Thats very nice looking. Are you going to put any fish in there?


----------



## whitetiger61 (Aug 2, 2011)

congar15 said:


> Thats very nice looking. Are you going to put any fish in there?


there are fish in there

7 celestial pearl danio's
1 female apistogramma cacatuoides (just until i get my 50 breeder fixed)..so far no aggression from the apisto
thanks

Rick


----------



## jbrown5217 (Nov 9, 2011)

looking good


----------



## Summer (Oct 3, 2011)

Looks awesome rick!


----------



## congar15 (Dec 6, 2011)

Do you like your celestial pearl danios? Where did you get them and how much did you pay for them? I really like the look of them and want to get a school for my new 55g setup.


----------



## whitetiger61 (Aug 2, 2011)

I love these little guys..planning on getting somemore..i got them at my lfs for 6 for $26.00..very nice fish..they are a little skittish when you first get them but once they get used to you they are fine..thanks everyone for the compliments..

Rick


----------



## congar15 (Dec 6, 2011)

Alright cool, I'll keep an eye out. Thanks, congrats on the tank BTW


----------



## ShrimpDiver (Sep 28, 2011)

Oh awesome! I love the little rock circle!


----------



## whitetiger61 (Aug 2, 2011)

ShrimpDiver said:


> Oh awesome! I love the little rock circle!

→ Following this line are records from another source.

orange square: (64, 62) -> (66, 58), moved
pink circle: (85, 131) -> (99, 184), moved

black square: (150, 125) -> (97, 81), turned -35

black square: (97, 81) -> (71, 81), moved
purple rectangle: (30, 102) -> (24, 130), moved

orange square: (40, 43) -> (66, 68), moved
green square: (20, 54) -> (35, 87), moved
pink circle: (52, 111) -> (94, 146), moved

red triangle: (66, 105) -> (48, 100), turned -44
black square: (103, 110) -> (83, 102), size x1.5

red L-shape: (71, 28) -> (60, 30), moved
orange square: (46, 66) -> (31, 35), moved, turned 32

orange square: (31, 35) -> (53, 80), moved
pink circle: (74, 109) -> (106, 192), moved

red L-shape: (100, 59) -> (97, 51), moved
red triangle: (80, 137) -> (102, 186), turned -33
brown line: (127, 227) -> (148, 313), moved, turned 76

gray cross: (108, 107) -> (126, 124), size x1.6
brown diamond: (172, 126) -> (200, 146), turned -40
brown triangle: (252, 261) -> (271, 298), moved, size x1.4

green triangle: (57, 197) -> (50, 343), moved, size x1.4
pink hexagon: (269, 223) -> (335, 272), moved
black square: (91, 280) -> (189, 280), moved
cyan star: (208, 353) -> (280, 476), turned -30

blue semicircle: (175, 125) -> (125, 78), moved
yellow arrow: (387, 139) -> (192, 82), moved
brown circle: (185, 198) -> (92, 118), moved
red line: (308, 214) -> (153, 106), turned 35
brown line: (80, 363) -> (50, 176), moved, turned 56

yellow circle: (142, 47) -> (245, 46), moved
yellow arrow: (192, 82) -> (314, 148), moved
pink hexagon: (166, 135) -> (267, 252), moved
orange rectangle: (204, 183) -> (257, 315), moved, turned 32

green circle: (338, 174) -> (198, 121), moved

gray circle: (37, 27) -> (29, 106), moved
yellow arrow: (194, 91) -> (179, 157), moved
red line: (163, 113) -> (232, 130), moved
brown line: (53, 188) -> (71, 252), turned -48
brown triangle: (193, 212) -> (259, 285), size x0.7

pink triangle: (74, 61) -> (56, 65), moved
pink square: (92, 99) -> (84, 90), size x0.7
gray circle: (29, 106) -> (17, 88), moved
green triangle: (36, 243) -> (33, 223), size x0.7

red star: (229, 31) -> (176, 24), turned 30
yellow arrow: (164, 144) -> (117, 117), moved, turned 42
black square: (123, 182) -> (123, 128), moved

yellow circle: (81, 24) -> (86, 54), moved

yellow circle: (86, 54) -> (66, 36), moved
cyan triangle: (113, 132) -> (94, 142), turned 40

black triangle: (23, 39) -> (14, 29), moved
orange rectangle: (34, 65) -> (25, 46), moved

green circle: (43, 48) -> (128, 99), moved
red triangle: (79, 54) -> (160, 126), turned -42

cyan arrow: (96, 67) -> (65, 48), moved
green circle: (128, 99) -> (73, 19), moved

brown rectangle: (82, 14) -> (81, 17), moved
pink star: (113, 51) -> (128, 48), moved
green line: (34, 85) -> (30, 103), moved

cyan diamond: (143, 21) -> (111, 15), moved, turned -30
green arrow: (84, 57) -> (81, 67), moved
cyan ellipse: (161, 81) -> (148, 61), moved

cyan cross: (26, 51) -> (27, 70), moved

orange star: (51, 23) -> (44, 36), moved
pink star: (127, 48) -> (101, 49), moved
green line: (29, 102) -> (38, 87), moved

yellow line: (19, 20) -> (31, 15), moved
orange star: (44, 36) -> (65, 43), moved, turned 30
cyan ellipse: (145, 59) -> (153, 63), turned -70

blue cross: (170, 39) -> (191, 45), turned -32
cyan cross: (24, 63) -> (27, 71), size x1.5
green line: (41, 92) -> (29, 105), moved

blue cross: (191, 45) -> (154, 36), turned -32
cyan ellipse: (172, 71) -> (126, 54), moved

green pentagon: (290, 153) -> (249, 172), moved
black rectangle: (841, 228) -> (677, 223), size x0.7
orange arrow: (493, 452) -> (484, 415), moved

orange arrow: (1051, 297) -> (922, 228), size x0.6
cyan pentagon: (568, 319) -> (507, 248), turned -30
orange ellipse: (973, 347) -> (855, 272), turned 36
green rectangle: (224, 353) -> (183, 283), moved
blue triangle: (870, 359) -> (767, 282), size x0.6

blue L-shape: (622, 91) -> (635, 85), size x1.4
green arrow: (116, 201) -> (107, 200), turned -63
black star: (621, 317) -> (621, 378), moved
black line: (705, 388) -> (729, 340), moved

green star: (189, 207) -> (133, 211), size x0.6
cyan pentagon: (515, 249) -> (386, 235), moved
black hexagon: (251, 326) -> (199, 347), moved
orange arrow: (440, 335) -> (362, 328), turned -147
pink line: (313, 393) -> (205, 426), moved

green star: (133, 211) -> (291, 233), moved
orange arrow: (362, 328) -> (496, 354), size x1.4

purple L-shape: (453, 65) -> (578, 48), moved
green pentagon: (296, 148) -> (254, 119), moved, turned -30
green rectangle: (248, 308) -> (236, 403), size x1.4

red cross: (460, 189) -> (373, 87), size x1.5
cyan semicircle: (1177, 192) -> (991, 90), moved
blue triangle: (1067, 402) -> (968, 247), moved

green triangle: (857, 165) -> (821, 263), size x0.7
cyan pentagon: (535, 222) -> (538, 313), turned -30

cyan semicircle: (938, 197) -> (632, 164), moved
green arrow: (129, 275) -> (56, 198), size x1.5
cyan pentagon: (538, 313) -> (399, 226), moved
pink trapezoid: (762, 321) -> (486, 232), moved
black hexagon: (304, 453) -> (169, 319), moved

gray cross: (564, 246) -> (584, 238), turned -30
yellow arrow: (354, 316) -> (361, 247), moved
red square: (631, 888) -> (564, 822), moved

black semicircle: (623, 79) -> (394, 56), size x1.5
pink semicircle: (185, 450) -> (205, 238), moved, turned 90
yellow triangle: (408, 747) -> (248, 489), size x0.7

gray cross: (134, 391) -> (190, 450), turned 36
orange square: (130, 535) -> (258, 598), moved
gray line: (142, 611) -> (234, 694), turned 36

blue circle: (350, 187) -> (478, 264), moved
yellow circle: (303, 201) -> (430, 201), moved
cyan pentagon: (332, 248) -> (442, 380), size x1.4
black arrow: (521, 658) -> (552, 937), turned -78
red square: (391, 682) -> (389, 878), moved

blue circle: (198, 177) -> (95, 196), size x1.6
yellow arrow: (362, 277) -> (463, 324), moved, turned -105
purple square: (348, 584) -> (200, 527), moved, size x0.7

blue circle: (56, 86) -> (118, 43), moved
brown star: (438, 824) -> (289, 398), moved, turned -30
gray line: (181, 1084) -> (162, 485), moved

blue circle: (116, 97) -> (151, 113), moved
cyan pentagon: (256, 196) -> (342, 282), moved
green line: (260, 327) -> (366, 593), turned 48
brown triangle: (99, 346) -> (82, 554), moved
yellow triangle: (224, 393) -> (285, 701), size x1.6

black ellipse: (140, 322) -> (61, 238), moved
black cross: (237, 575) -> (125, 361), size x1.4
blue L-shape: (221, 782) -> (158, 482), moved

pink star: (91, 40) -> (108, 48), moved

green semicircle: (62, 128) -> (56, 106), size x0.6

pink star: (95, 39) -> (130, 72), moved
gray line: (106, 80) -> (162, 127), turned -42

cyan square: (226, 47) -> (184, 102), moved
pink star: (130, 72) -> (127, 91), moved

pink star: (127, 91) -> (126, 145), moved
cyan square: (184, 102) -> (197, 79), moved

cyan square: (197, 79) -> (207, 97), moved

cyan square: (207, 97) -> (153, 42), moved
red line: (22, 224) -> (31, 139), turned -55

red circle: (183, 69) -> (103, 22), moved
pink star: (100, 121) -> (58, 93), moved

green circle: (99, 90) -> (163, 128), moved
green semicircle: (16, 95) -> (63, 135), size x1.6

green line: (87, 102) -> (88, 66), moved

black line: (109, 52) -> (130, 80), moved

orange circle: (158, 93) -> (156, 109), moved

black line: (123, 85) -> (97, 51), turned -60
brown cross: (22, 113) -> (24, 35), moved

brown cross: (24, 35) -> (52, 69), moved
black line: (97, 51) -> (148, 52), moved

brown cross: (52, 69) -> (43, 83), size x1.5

Thanks..adding some more moss today ..i will update pics when im finished.

Rick


----------



## snail (Aug 6, 2010)

Looks nice, I love CPDs but haven't done all that well with them. Planted tanks often look at their best when you take the pic at night with just the tank light on and no flash. It works best with a tripod but you might be able to do it by just keeping the camera really still or resting it on something.


----------



## Rob72 (Apr 2, 2011)

cool as can be rick


----------



## whitetiger61 (Aug 2, 2011)

Rob72 said:


> cool as can be rick


thanks rob and snail..i will try the night shots and see if that works better.

Rick


----------



## Mr_Pat (Apr 13, 2010)

Let me know when your gonna go get pearls .. Fantastic fins didnt have any for sale and i haven't seen them anywhere else..


----------



## whitetiger61 (Aug 2, 2011)

Mr_Pat said:


> Let me know when your gonna go get pearls .. Fantastic fins didnt have any for sale and i haven't seen them anywhere else..


Will probably pick them up friday...

Rick


----------



## whitetiger61 (Aug 2, 2011)

New pics coming tomorrow..

Rick


----------